Aside from being an extrovert person, I also have this mood of wanting to be alone even for just a couple of minutes everyday and it really has benefits.

And i suggest you try it too. Alone time is really good especially if you are in a real toxic situation.

Everyday i would always find time to be alone. I don’t know why, but being in solitude gives me more satisfaction and strength to face another day in my life.

According to some research having a lone time for yourself would boost your psychological, mental and spiritual health. Even just a 30-minute meditation could help you a lot through the day.

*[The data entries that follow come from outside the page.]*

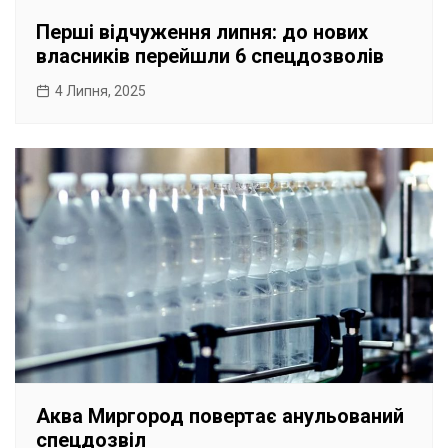
Перші відчуження липня: до нових
власників перейшли 6 спецдозволів
4 Липня, 2025
Аква Миргород повертає анульований
спецдозвіл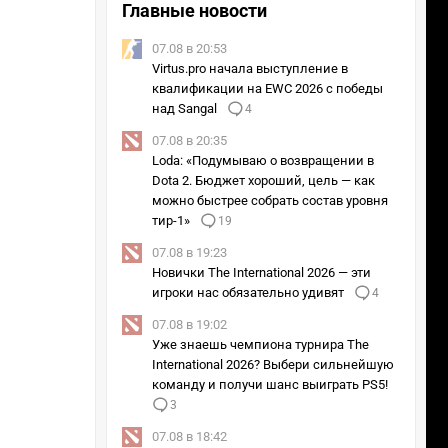
Главные новости
07.08 в 20:53
Virtus.pro начала выступление в
квалификации на EWC 2026 с победы
над Sangal
4
07.08 в 20:35
Loda: «Подумываю о возвращении в
Dota 2. Бюджет хороший, цель — как
можно быстрее собрать состав уровня
тир-1»
19
07.08 в 19:23
Новички The International 2026 — эти
игроки нас обязательно удивят
4
07.08 в 19:02
Уже знаешь чемпиона турнира The
International 2026? Выбери сильнейшую
команду и получи шанс выиграть PS5!
3
07.08 в 18:42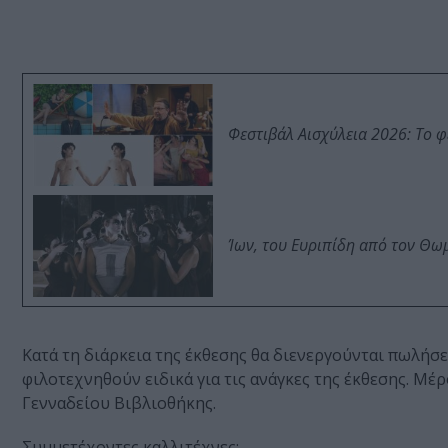
Φεστιβάλ Αισχύλεια 2026: Το 
Ίων, του Ευριπίδη από τον Θ
Κατά τη διάρκεια της έκθεσης θα διενεργούνται πωλήσει
φιλοτεχνηθούν ειδικά για τις ανάγκες της έκθεσης. Μέ
Γενναδείου Βιβλιοθήκης.
Συμμετέχοντες καλλιτέχνες: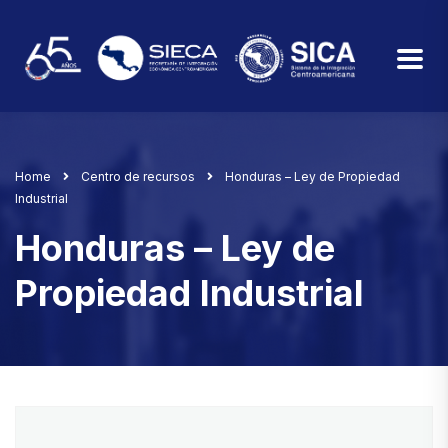
Home
Centro de recursos
Honduras – Ley de Propiedad
Industrial
Honduras – Ley de
Propiedad Industrial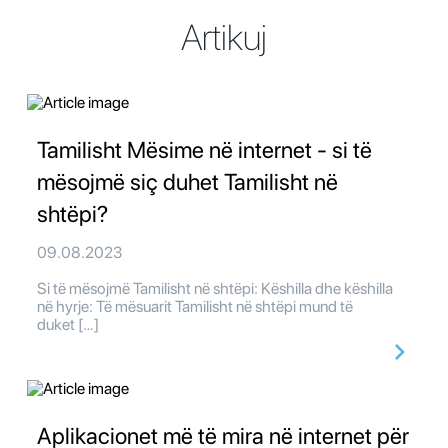
Artikuj
Tamilisht Mësime në internet - si të
mësojmë siç duhet Tamilisht në
shtëpi?
09.08.2023
Si të mësojmë Tamilisht në shtëpi: Këshilla dhe këshilla
në hyrje: Të mësuarit Tamilisht në shtëpi mund të
duket […]
Aplikacionet më të mira në internet për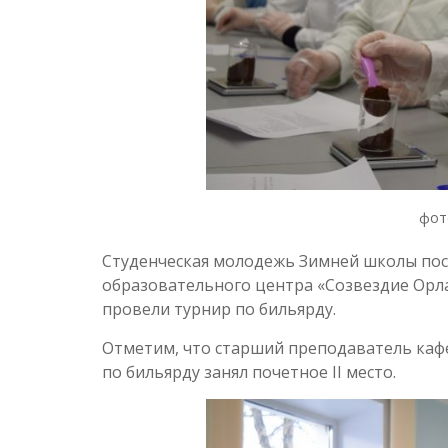
фот
Студенческая молодежь Зимней школы пос
образовательного центра «Созвездие Орла
провели турнир по бильярду.
Отметим, что старший преподаватель каф
по бильярду занял почетное II место.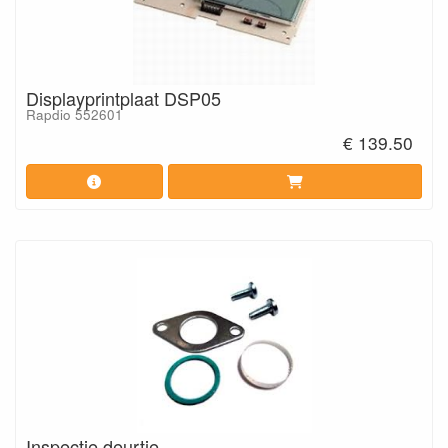
Displayprintplaat DSP05
Rapdio 552601
€ 139.50
Inspectie deurtje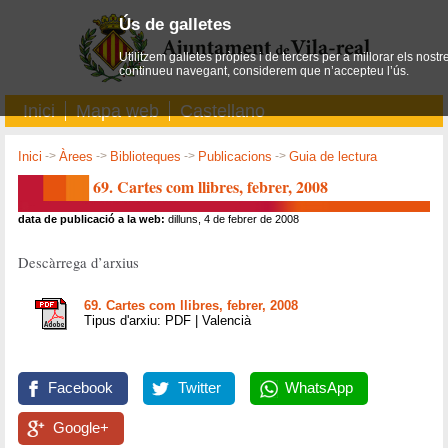
Ús de galletes
Utilitzem galletes pròpies i de tercers per a millorar els nostr
continueu navegant, considerem que n’accepteu l’ús.
Inici
Mapa web
Castellano
Inici
->
Àrees
->
Biblioteques
->
Publicacions
->
Guia de lectura
69. Cartes com llibres, febrer, 2008
data de publicació a la web:
dilluns, 4 de febrer de 2008
Descàrrega d’arxius
69. Cartes com llibres, febrer, 2008
Tipus d'arxiu: PDF | Valencià
Facebook
Twitter
WhatsApp
Google+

What i do in my lone time ?
1. Basically i would find an ideal spot. It could be a terrace, garden or sea shore as long as it is a peaceful spot and i could be alone.
2. Listening to music really gives more feelings to that alone moment with ourselves.
3. I sometimes bring my journal. Write anything at comes to my mind or bothers me at the moment. This one is really effective when you’ve got no one to talk to of your aches.
4. I take short or long walks.
5. Think and appreciate of everything that you have and not those that you don’t have.
6. Motivate yourself in every situation, you are yourself’s most important supporter. Because it doesn’t matter if people don’t believe in you. What matters is how you believe in yourself.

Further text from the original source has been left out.